**What to work on:** Copy all the data exactly, except the pictures.

————————

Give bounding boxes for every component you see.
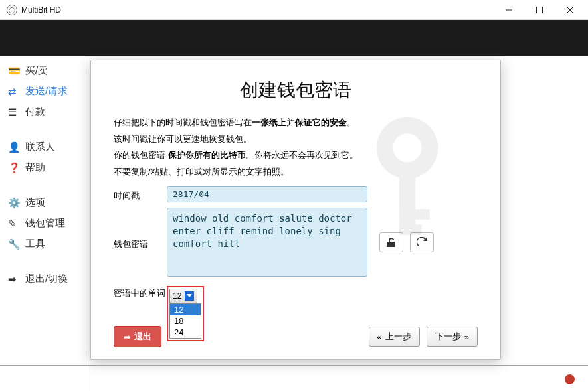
dialog-instructions: 仔细把以下的时间戳和钱包密语写在一张纸上并保证它的安全。 该时间戳让你可以更速地…	[114, 115, 478, 181]
sidebar-item-label: 帮助	[25, 161, 45, 174]
refresh-icon	[417, 237, 427, 248]
refresh-button[interactable]	[410, 232, 434, 252]
unlock-icon	[386, 237, 397, 248]
wordcount-selected-value: 12	[173, 291, 181, 301]
sidebar-item-label: 付款	[25, 106, 45, 118]
sidebar-item-label: 联系人	[25, 141, 55, 153]
window-titlebar: ◯ MultiBit HD	[0, 0, 588, 20]
sidebar-item-label: 退出/切换	[25, 273, 68, 285]
next-button[interactable]: 下一步 »	[427, 327, 478, 347]
prev-button[interactable]: « 上一步	[369, 327, 420, 347]
wordcount-select[interactable]: 12	[169, 289, 197, 303]
timestamp-input[interactable]	[167, 186, 367, 202]
wordcount-option-18[interactable]: 18	[170, 315, 201, 327]
prev-button-label: 上一步	[385, 331, 411, 343]
sidebar-item-send-request[interactable]: ⇄ 发送/请求	[0, 81, 86, 102]
wallet-icon: 💳	[8, 65, 20, 77]
toolbar-blackbar	[0, 20, 588, 56]
edit-icon: ✎	[8, 218, 20, 230]
lock-button[interactable]	[379, 232, 403, 252]
sidebar-item-label: 钱包管理	[25, 217, 65, 230]
list-icon: ☰	[8, 106, 20, 118]
sidebar-item-label: 买/卖	[25, 64, 48, 77]
wordcount-option-12[interactable]: 12	[170, 304, 201, 315]
exit-icon: ➦	[124, 332, 131, 342]
sidebar-item-help[interactable]: ❓ 帮助	[0, 157, 86, 178]
user-icon: 👤	[8, 141, 20, 153]
next-button-label: 下一步	[435, 331, 461, 343]
sidebar-item-payments[interactable]: ☰ 付款	[0, 102, 86, 122]
svg-rect-1	[537, 7, 543, 13]
close-button[interactable]	[555, 0, 585, 20]
help-icon: ❓	[8, 162, 20, 174]
sidebar-item-exit-switch[interactable]: ➡ 退出/切换	[0, 269, 86, 289]
timestamp-label: 时间戳	[114, 186, 167, 202]
status-indicator	[565, 374, 575, 384]
wrench-icon: 🔧	[8, 238, 20, 250]
window-title: MultiBit HD	[21, 5, 61, 15]
sidebar-item-label: 工具	[25, 238, 45, 250]
logout-icon: ➡	[8, 274, 20, 285]
sidebar-item-label: 发送/请求	[25, 85, 68, 98]
chevron-down-icon	[185, 291, 194, 301]
sidebar-item-buy-sell[interactable]: 💳 买/卖	[0, 60, 86, 81]
sidebar-item-wallet-manage[interactable]: ✎ 钱包管理	[0, 213, 86, 234]
exit-button[interactable]: ➦ 退出	[114, 326, 161, 347]
sidebar-item-options[interactable]: ⚙️ 选项	[0, 193, 86, 213]
statusbar-separator	[0, 365, 588, 366]
maximize-button[interactable]	[524, 0, 555, 20]
sidebar-item-label: 选项	[25, 196, 45, 209]
gears-icon: ⚙️	[8, 197, 20, 209]
transfer-icon: ⇄	[8, 86, 20, 98]
wordcount-label: 密语中的单词	[114, 286, 167, 299]
exit-button-label: 退出	[134, 331, 151, 343]
dialog-title: 创建钱包密语	[114, 78, 478, 103]
sidebar-item-tools[interactable]: 🔧 工具	[0, 234, 86, 254]
minimize-button[interactable]	[494, 0, 524, 20]
app-icon: ◯	[7, 5, 17, 15]
seed-label: 钱包密语	[114, 234, 167, 250]
sidebar: 💳 买/卖 ⇄ 发送/请求 ☰ 付款 👤 联系人 ❓ 帮助	[0, 56, 86, 391]
seed-textarea[interactable]	[167, 208, 367, 277]
chevron-right-icon: »	[464, 332, 469, 342]
sidebar-item-contacts[interactable]: 👤 联系人	[0, 137, 86, 157]
chevron-left-icon: «	[377, 332, 382, 342]
create-wallet-seed-dialog: 创建钱包密语 仔细把以下的时间戳和钱包密语写在一张纸上并保证它的安全。 该时间戳…	[90, 60, 501, 360]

————————

**Response to this exercise:**
Give bounding boxes for every component you see.
dialog-instructions: 仔细把以下的时间戳和钱包密语写在一张纸上并保证它的安全。 该时间戳让你可以更速地…	[114, 115, 478, 181]
sidebar-item-label: 帮助	[25, 161, 45, 174]
refresh-icon	[417, 237, 427, 248]
refresh-button[interactable]	[410, 232, 434, 252]
unlock-icon	[386, 237, 397, 248]
wordcount-selected-value: 12	[173, 291, 181, 301]
sidebar-item-label: 付款	[25, 106, 45, 118]
sidebar-item-label: 联系人	[25, 141, 55, 153]
window-titlebar: ◯ MultiBit HD	[0, 0, 588, 20]
sidebar-item-label: 退出/切换	[25, 273, 68, 285]
next-button[interactable]: 下一步 »	[427, 327, 478, 347]
prev-button[interactable]: « 上一步	[369, 327, 420, 347]
wordcount-select[interactable]: 12	[169, 289, 197, 303]
timestamp-input[interactable]	[167, 186, 367, 202]
wordcount-option-18[interactable]: 18	[170, 315, 201, 327]
prev-button-label: 上一步	[385, 331, 411, 343]
sidebar-item-send-request[interactable]: ⇄ 发送/请求	[0, 81, 86, 102]
wallet-icon: 💳	[8, 65, 20, 77]
toolbar-blackbar	[0, 20, 588, 56]
edit-icon: ✎	[8, 218, 20, 230]
lock-button[interactable]	[379, 232, 403, 252]
sidebar-item-label: 钱包管理	[25, 217, 65, 230]
list-icon: ☰	[8, 106, 20, 118]
sidebar-item-label: 买/卖	[25, 64, 48, 77]
wordcount-option-12[interactable]: 12	[170, 304, 201, 315]
exit-icon: ➦	[124, 332, 131, 342]
sidebar-item-help[interactable]: ❓ 帮助	[0, 157, 86, 178]
user-icon: 👤	[8, 141, 20, 153]
next-button-label: 下一步	[435, 331, 461, 343]
sidebar-item-payments[interactable]: ☰ 付款	[0, 102, 86, 122]
svg-rect-1	[537, 7, 543, 13]
close-button[interactable]	[555, 0, 585, 20]
help-icon: ❓	[8, 162, 20, 174]
sidebar-item-exit-switch[interactable]: ➡ 退出/切换	[0, 269, 86, 289]
timestamp-label: 时间戳	[114, 186, 167, 202]
status-indicator	[565, 374, 575, 384]
wrench-icon: 🔧	[8, 238, 20, 250]
window-title: MultiBit HD	[21, 5, 61, 15]
sidebar-item-label: 工具	[25, 238, 45, 250]
logout-icon: ➡	[8, 274, 20, 285]
sidebar-item-label: 发送/请求	[25, 85, 68, 98]
chevron-down-icon	[185, 291, 194, 301]
sidebar-item-buy-sell[interactable]: 💳 买/卖	[0, 60, 86, 81]
sidebar-item-wallet-manage[interactable]: ✎ 钱包管理	[0, 213, 86, 234]
exit-button[interactable]: ➦ 退出	[114, 326, 161, 347]
sidebar-item-options[interactable]: ⚙️ 选项	[0, 193, 86, 213]
statusbar-separator	[0, 365, 588, 366]
maximize-button[interactable]	[524, 0, 555, 20]
sidebar-item-label: 选项	[25, 196, 45, 209]
gears-icon: ⚙️	[8, 197, 20, 209]
transfer-icon: ⇄	[8, 86, 20, 98]
wordcount-label: 密语中的单词	[114, 286, 167, 299]
exit-button-label: 退出	[134, 331, 151, 343]
dialog-title: 创建钱包密语	[114, 78, 478, 103]
sidebar-item-tools[interactable]: 🔧 工具	[0, 234, 86, 254]
minimize-button[interactable]	[494, 0, 524, 20]
app-icon: ◯	[7, 5, 17, 15]
seed-label: 钱包密语	[114, 234, 167, 250]
sidebar: 💳 买/卖 ⇄ 发送/请求 ☰ 付款 👤 联系人 ❓ 帮助	[0, 56, 86, 391]
seed-textarea[interactable]	[167, 208, 367, 277]
chevron-right-icon: »	[464, 332, 469, 342]
sidebar-item-contacts[interactable]: 👤 联系人	[0, 137, 86, 157]
chevron-left-icon: «	[377, 332, 382, 342]
create-wallet-seed-dialog: 创建钱包密语 仔细把以下的时间戳和钱包密语写在一张纸上并保证它的安全。 该时间戳…	[90, 60, 501, 360]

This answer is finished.